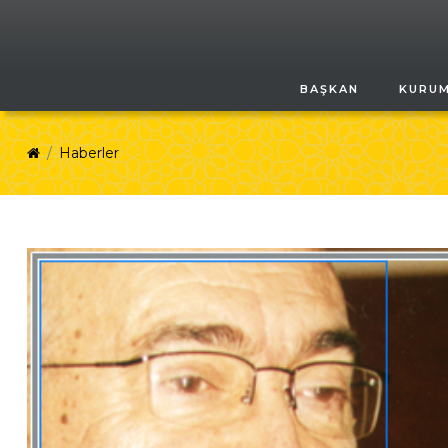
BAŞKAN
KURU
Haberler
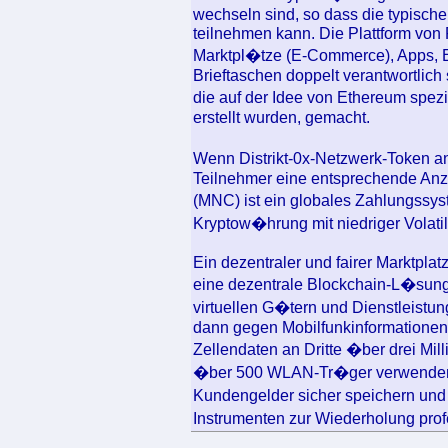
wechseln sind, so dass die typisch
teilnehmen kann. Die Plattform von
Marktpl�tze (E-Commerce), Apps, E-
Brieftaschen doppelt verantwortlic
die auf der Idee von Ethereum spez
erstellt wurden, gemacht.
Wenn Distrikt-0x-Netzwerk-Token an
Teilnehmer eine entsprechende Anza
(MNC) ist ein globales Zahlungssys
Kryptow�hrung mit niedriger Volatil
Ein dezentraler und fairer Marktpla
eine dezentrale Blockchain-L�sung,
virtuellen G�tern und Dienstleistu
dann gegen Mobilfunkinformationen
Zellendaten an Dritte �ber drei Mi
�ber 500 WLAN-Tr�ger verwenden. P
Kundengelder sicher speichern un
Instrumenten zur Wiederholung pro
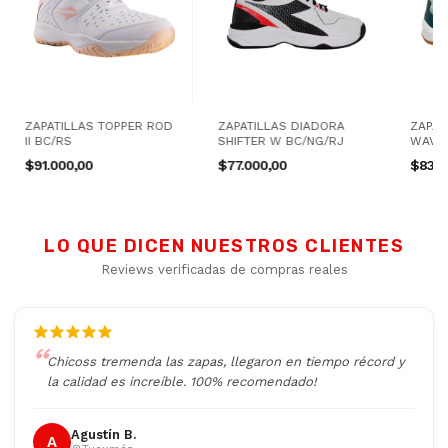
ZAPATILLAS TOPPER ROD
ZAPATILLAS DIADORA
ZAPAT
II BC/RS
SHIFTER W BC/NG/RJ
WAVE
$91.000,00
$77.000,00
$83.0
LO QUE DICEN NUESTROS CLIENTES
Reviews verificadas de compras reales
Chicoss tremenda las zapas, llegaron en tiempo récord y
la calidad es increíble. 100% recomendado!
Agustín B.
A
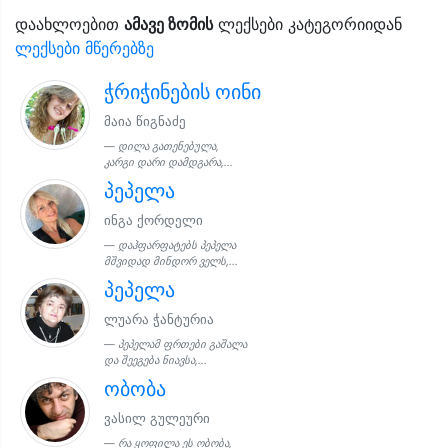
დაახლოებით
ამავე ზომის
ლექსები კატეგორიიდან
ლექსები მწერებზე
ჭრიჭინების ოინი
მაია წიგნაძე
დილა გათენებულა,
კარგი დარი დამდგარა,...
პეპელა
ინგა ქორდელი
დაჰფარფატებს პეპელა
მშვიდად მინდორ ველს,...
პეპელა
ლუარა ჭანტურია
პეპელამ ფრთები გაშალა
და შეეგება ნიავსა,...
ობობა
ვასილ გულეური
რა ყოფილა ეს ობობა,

• Assignment:
Starting at the line that contains "Reviews verificadas de compras reales", please write out every line to the end of the entries, inclusive, copied exactly and with pictures omitted.

• Exercise solution:
Reviews verificadas de compras reales
Chicoss tremenda las zapas, llegaron en tiempo récord y
la calidad es increíble. 100% recomendado!
Agustín B.
A
დაახლოებით
ამავე ზომის
ლექსები კატეგორიიდან
ლექსები მწერებზე
ჭრიჭინების ოინი
მაია წიგნაძე
დილა გათენებულა,
კარგი დარი დამდგარა,...
პეპელა
ინგა ქორდელი
დაჰფარფატებს პეპელა
მშვიდად მინდორ ველს,...
პეპელა
ლუარა ჭანტურია
პეპელამ ფრთები გაშალა
და შეეგება ნიავსა,...
ობობა
ვასილ გულეური
რა ყოფილა ეს ობობა,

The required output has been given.